YOUR GOAL :: The pictures must be left out, while the rest of the data is copied exactly.

DATA FOR ANALYSIS ::
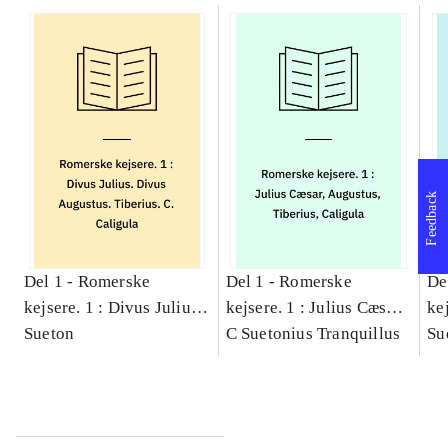
Feedback
Del 1 -
Romerske
Del 1 -
Romerske
De
kejsere. 1 : Divus Julius.
kejsere. 1 : Julius Cæsar,
ke
Divus Augustus.
Sueton
Augustus, Tiberius,
C Suetonius Tranquillus
Cl
Su
Tiberius. C. Caligula
Caligula
Ot
Ve
Do
re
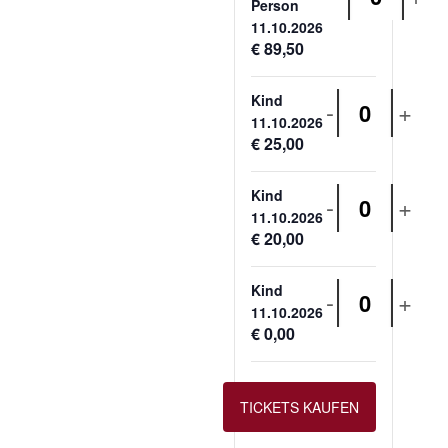
Anzahl
Person
11.10.2026
€
89,50
Kind
-
+
Anzahl
11.10.2026
€
25,00
Kind
-
+
Anzahl
11.10.2026
€
20,00
Kind
-
+
Anzahl
11.10.2026
€
0,00
TICKETS KAUFEN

ANSWER TO THIS TASK ::
Feedback
Del 1 -
Romerske
Del 1 -
Romerske
De
kejsere. 1 : Divus Julius.
kejsere. 1 : Julius Cæsar,
ke
Divus Augustus.
Sueton
Augustus, Tiberius,
C Suetonius Tranquillus
Cl
Su
Tiberius. C. Caligula
Caligula
Ot
Ve
Do
re
Anzahl
Person
11.10.2026
€
89,50
Kind
-
+
Anzahl
11.10.2026
€
25,00
Kind
-
+
Anzahl
11.10.2026
€
20,00
Kind
-
+
Anzahl
11.10.2026
€
0,00
TICKETS KAUFEN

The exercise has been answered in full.